Algérie : Un anniversaire, un point de vue

par Adel Abderezak

Il y a cinq ans, le 22 février, une immense mobilisation était lancée en Algérie pour la destitution du président Abdelaziz Bouteflika et contre la clique au pouvoir.

La hantise du hirak prouve sa force et son ancrage populaire. Le hirak est peut être derrière nous mais sa captation par les classes populaires et une jeunesse socialement marginalisée en en fait un mouvement radical, dérangeant, refusant l'ordre établi et un repère pour les luttes citoyennes. Sa dimension de masse (des millions d'algerien·es en marche), la radicalité de ses revendications, le pacifisme de ses actions, les ambiguïtés et contradictions véhiculées par son caractère interclassiste, la liberté de parole qu'il a permis, la délégitimation du politique qu'il a crié, l'éveil qu'il a apporté sur les impasses systémiques et la raideur des décideurs font que le hirak aura été un moment majeur dans l'éveil politique d'une société bloquée et ne peut être défini comme une «manipulation de clans» ou un scénario fomenté par des ONG comme nous le suggèrent les visions complotistes de certains analystes vulgaires.

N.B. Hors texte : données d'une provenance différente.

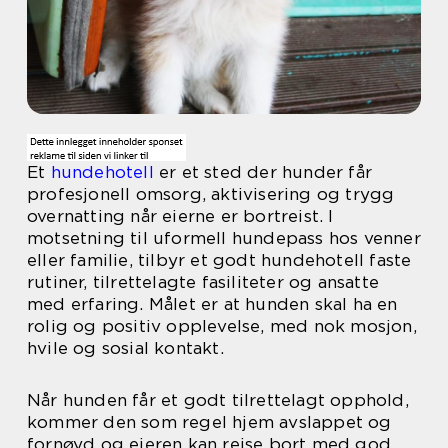
Et
hundehotell
er et sted der hunder får
profesjonell omsorg, aktivisering og trygg
overnatting når eierne er bortreist. I
motsetning til uformell hundepass hos venner
eller familie, tilbyr et godt hundehotell faste
rutiner, tilrettelagte fasiliteter og ansatte
med erfaring. Målet er at hunden skal ha en
rolig og positiv opplevelse, med nok mosjon,
hvile og sosial kontakt.
Når hunden får et godt tilrettelagt opphold,
kommer den som regel hjem avslappet og
fornøyd og eieren kan reise bort med god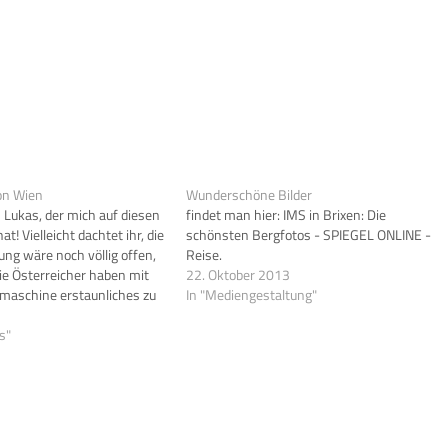
on Wien
Wunderschöne Bilder
 Lukas, der mich auf diesen
findet man hier: IMS in Brixen: Die
at! Vielleicht dachtet ihr, die
schönsten Bergfotos - SPIEGEL ONLINE -
g wäre noch völlig offen,
Reise.
Die Österreicher haben mit
22. Oktober 2013
itmaschine erstaunliches zu
In "Mediengestaltung"
.. Artikel findet ihr dazu
l.de!
s"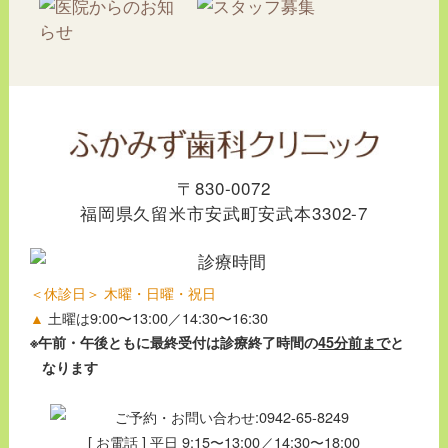
〒830-0072
福岡県久留米市安武町安武本3302-7
＜休診日＞ 木曜・日曜・祝日
▲
土曜は9:00〜13:00／14:30〜16:30
※午前・午後ともに最終受付は診療終了時間の
45分前まで
と
なります
[ お電話 ] 平日 9:15〜13:00／14:30〜18:00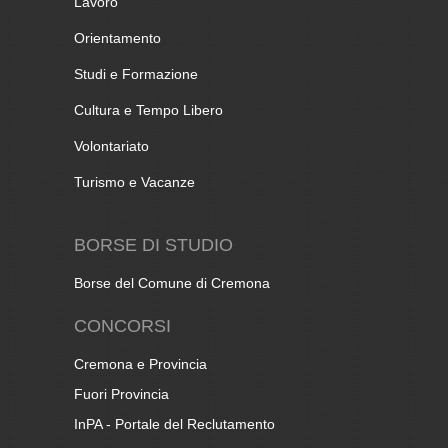
Lavoro
Orientamento
Studi e Formazione
Cultura e Tempo Libero
Volontariato
Turismo e Vacanze
BORSE DI STUDIO
Borse del Comune di Cremona
CONCORSI
Cremona e Provincia
Fuori Provincia
InPA - Portale del Reclutamento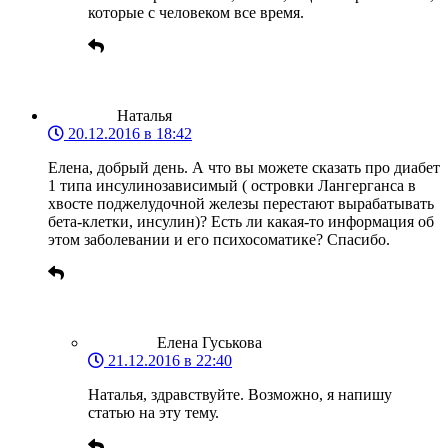
которые с человеком все время.
Наталья
20.12.2016 в 18:42
Елена, добрый день. А что вы можете сказать про диабет
1 типа инсулинозависимый ( островки Лангерганса в
хвосте поджелудочной железы перестают вырабатывать
бета-клетки, инсулин)? Есть ли какая-то информация об
этом заболевании и его психосоматике? Спасибо.
Елена Гуськова
21.12.2016 в 22:40
Наталья, здравствуйте. Возможно, я напишу
статью на эту тему.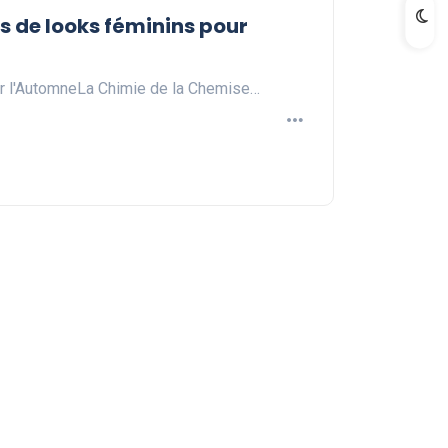
 de looks féminins pour
 l'AutomneLa Chimie de la Chemise…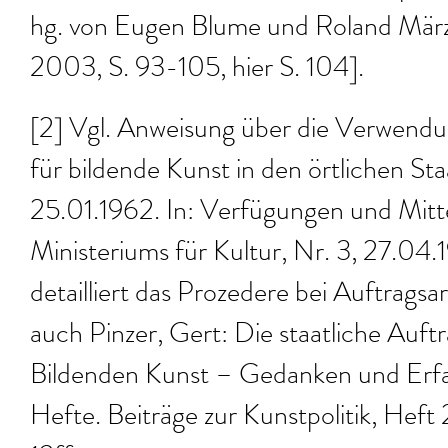
hg. von Eugen Blume und Roland März,
2003, S. 93-105, hier S. 104].
[2] Vgl. Anweisung über die Verwendu
für bildende Kunst in den örtlichen S
25.01.1962. In: Verfügungen und Mitt
Ministeriums für Kultur, Nr. 3, 27.04.19
detailliert das Prozedere bei Auftragsa
auch Pinzer, Gert: Die staatliche Auftra
Bildenden Kunst – Gedanken und Erfa
Hefte. Beiträge zur Kunstpolitik, Heft 2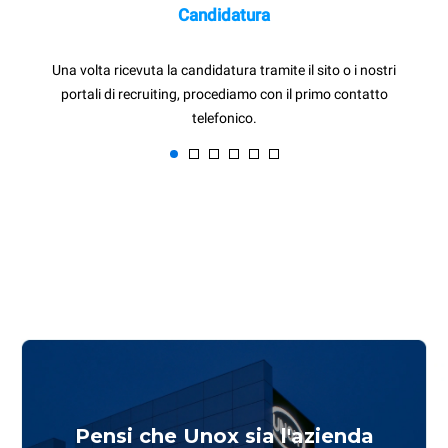
Candidatura
Una volta ricevuta la candidatura tramite il sito o i nostri
portali di recruiting, procediamo con il primo contatto
telefonico.
Pensi che Unox sia l'azienda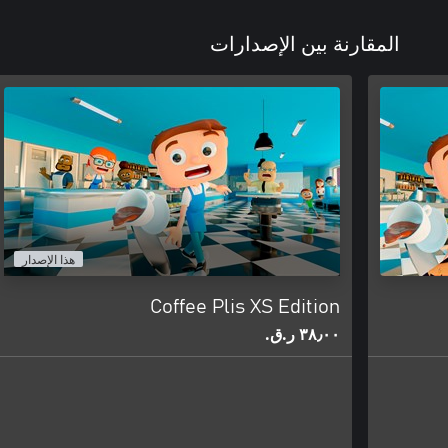
المقارنة بين الإصدارات
هذا الإصدار
Coffee Plis XS Edition
٣٨٫٠٠ ر.ق.‏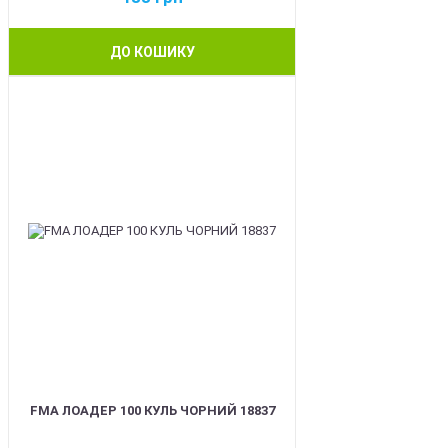
ДО КОШИКУ
BEST
FMA ЛОАДЕР 100 КУЛЬ ЧОРНИЙ 18837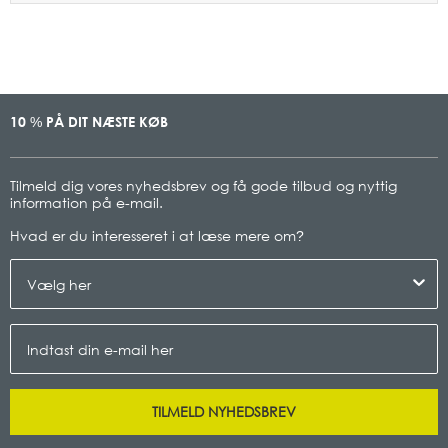
10
PÅ DIT NÆSTE KØB
%
Tilmeld dig vores nyhedsbrev og få gode tilbud og nyttig
information på e-mail.
Hvad er du interesseret i at læse mere om
?
TILMELD NYHEDSBREV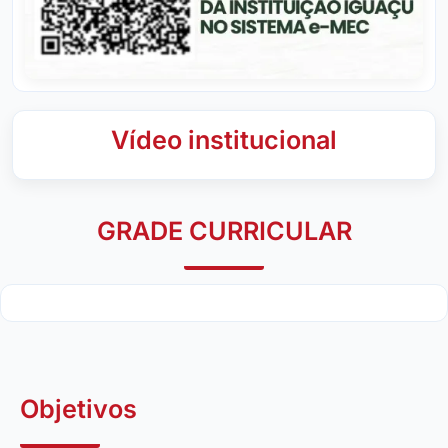
Vídeo institucional
GRADE CURRICULAR
Objetivos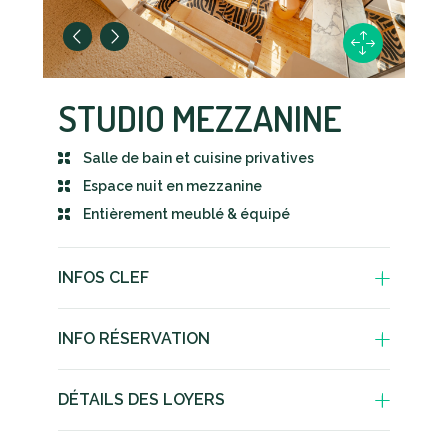
STUDIO MEZZANINE
Salle de bain et cuisine privatives
Espace nuit en mezzanine
Entièrement meublé & équipé
INFOS CLEF
Studio mezzanine privatif
INFO RÉSERVATION
Espace nuit en duplex, lit double
Dépôt de garantie de 1 mois
Salle de bain privative
DÉTAILS DES LOYERS
Préavis de 1 mois si résiliation
Cuisine entièrement meublée et
souhaitée
Nos logements sont situés dans
équipée, avec un micro-ondes
une zone soumise à l’encadrement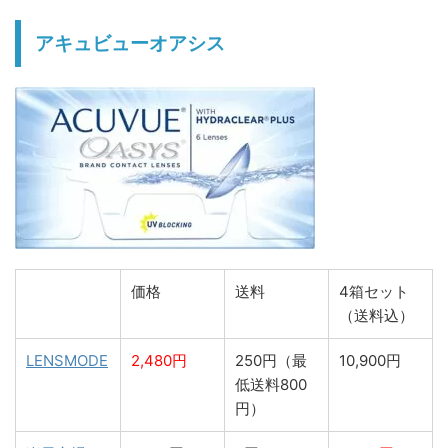
アキュビューオアシス
価格
送料
4箱セット
（送料込）
LENSMODE
2,480円
250円（最
10,900円
低送料800
円）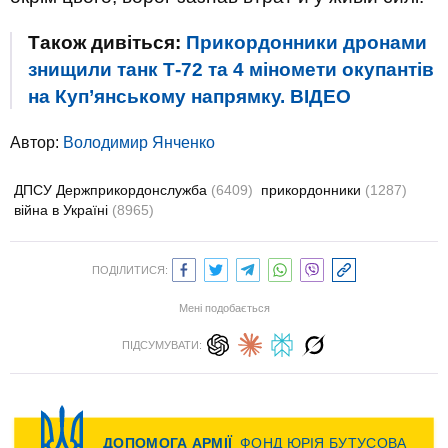
Також дивіться:
Прикордонники дронами
знищили танк Т-72 та 4 міномети окупантів
на Куп’янському напрямку. ВIДЕО
Автор:
Володимир Янченко
ДПСУ Держприкордонслужба
(6409)
прикордонники
(1287)
війна в Україні
(8965)
ПОДІЛИТИСЯ:
Мені подобається
ПІДСУМУВАТИ:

Disons le clairement, en privilégiant le scénario du «tout répressif» sur l'écoute et un débat national sur les attentes d'un peuple aspirant à un nouveau bien être en Algérie, une occasion historique à été gâchée. Le divorce entre une société et ses gouvernants devient, à ce moment là, un facteur de blocage et de mal-être sur une période longue. Ne risque t'on pas de s'installer dans une onde longue régressive au moment où les enjeux géopolitiques régionaux et mondiaux exigent une convergence historique entre le peuple et ses gouvernants.

Cette convergence historique est à construire.

Cela passe par la libération de tous les détenus.es d'opinion, l'arrêt de toute poursuites judiciaires contre les hirakistes, la fin de l'article 87-bis et aussi l'enclenchement d'un débat politique au sein du pays conditionné par le retour des libertés politiques et de la parole publique. Installer résignation et désespérance chez nos jeunes nous coûtera trés cher. Malgré les apparences d'une société vivifiée par le business et le consumérisme, les horizons ne semblent pas en faveur d'une Algérie débloquée.

Le politique au sens le plus noble doit reprendre ses droits. La démocratisation doit se substituer à l'autoritarisme. Les enjeux socio-politiques et de souveraineté doivent se substituer aux enjeux sécuritaires. Une aube nouvelle est toujours possible sans chosifier le hirak ni le fétichiser, sans diaboliser nos contradictions ni les violenter, sans sous-estimer les enjeux de territorialité et de souveraineté.

L'Algérie de 2024, plus qu'une histoire, est un sujet constructible.